Ähnlich wie in Kabardino-Balkarien stellt sich die Situation in den Regionen Krasnodar und Stawropol dar, die ebenfalls wegen Verstößen gegen verfassungs- und förderationsrechtliche Bestimmungen über die Freizügigkeit durch den Ombudsmann der Russischen Föderation mehrfach zur Verantwortung gezogen wurden (vgl. UNHCR, Stellungnahme über Asylsuchende aus der Russischen Förderation im Zusammenhang mit der Lage in Tschetschenien, Januar 2002; so auch Bay. VGH, Urteil vom 31.01.2005 - 11 B 02.31597 -).

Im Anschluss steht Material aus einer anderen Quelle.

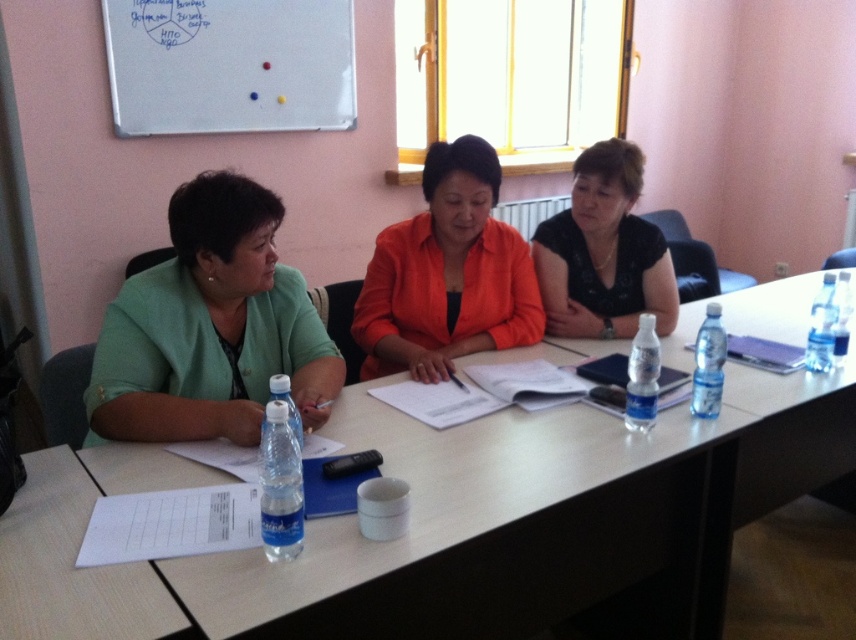 Question: Estimate the real-world distances between objects in this image. Which object is closer to the white glossy table at center?

Choices:
 (A) whiteboard at upper left
 (B) orange matte jacket at center
 (C) green fabric jacket at left

Answer: (C)

Question: Which point is closer to the camera taking this photo?

Choices:
 (A) (604, 195)
 (B) (179, 81)
 (C) (722, 552)
 (D) (467, 156)

Answer: (C)

Question: Does green fabric jacket at left have a greater width compared to whiteboard at upper left?

Choices:
 (A) no
 (B) yes

Answer: (A)

Question: Considering the relative positions of white glossy table at center and whiteboard at upper left in the image provided, where is white glossy table at center located with respect to whiteboard at upper left?

Choices:
 (A) right
 (B) left

Answer: (A)

Question: Which point is closer to the camera?

Choices:
 (A) (317, 316)
 (B) (428, 161)
 (C) (349, 621)
 (D) (146, 120)

Answer: (C)

Question: Is whiteboard at upper left to the left of orange matte jacket at center from the viewer's perspective?

Choices:
 (A) no
 (B) yes

Answer: (B) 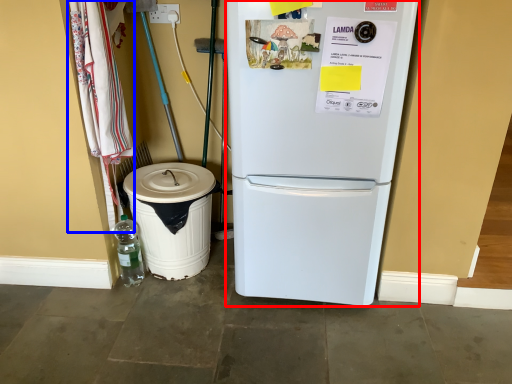 Question: Among these objects, which one is nearest to the camera, refrigerator (highlighted by a red box) or laundry (highlighted by a blue box)?

Choices:
 (A) refrigerator
 (B) laundry

Answer: (A) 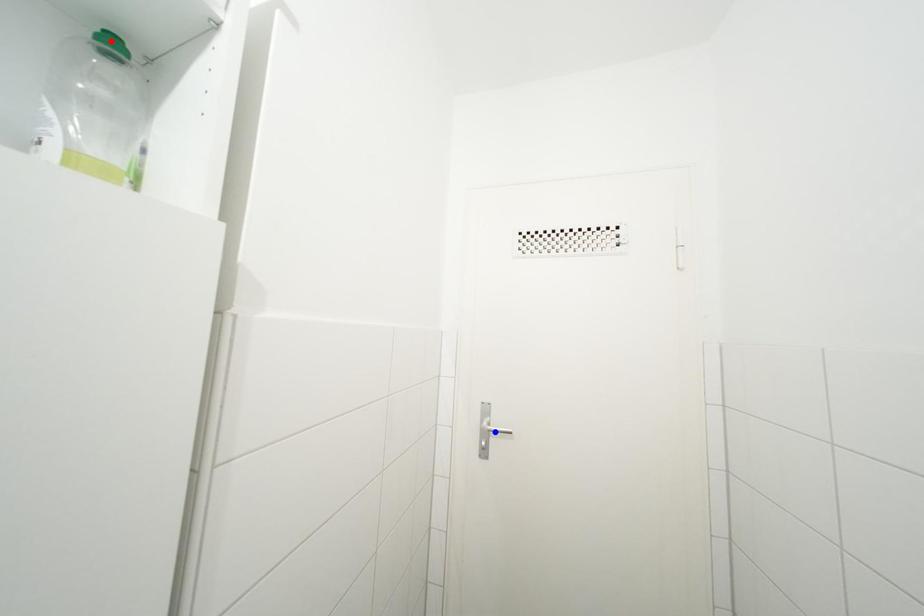 Question: Which of the two points in the image is closer to the camera?

Choices:
 (A) Blue point is closer.
 (B) Red point is closer.

Answer: (B) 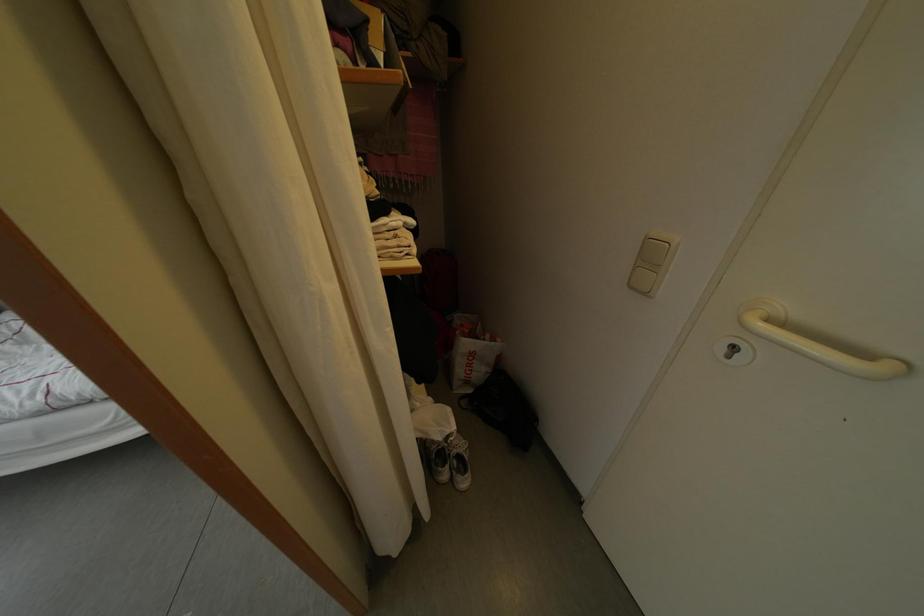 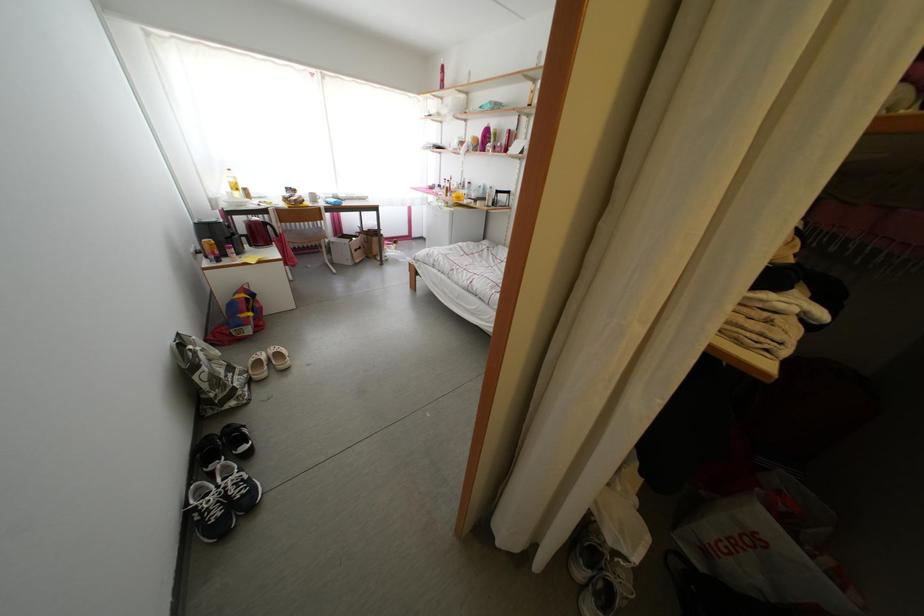 How did the camera likely rotate?

The rotation direction of the camera is left-down.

Insbesondere besteht auch in der Region Krasnodar ein Gesetz, das den Schluss zulässt, dass Personen, die keine verwandtschaftlichen, ethnischen oder kulturellen Bindungen zu diesem Gebiet aufweisen, erhebliche Schwierigkeiten haben werden, dort eine Registrierung ihres Wohn- und Aufenthaltsorts zu erreichen (vgl. UNHCR, Stellungnahme vom Januar 2002; Bay. VGH, a. a. O.). Für die auf eine inländische Fluchtalternative verwiesenen Kläger stellen sich daher die genannten Regionen nicht als zumutbare Fluchtgebiete dar.

Darüber hinaus geht der Senat auch hinsichtlich weiterer Regionen davon aus, dass diese als inländische Fluchtalternative ausscheiden, worauf im Einzelnen im Folgenden einzugehen ist.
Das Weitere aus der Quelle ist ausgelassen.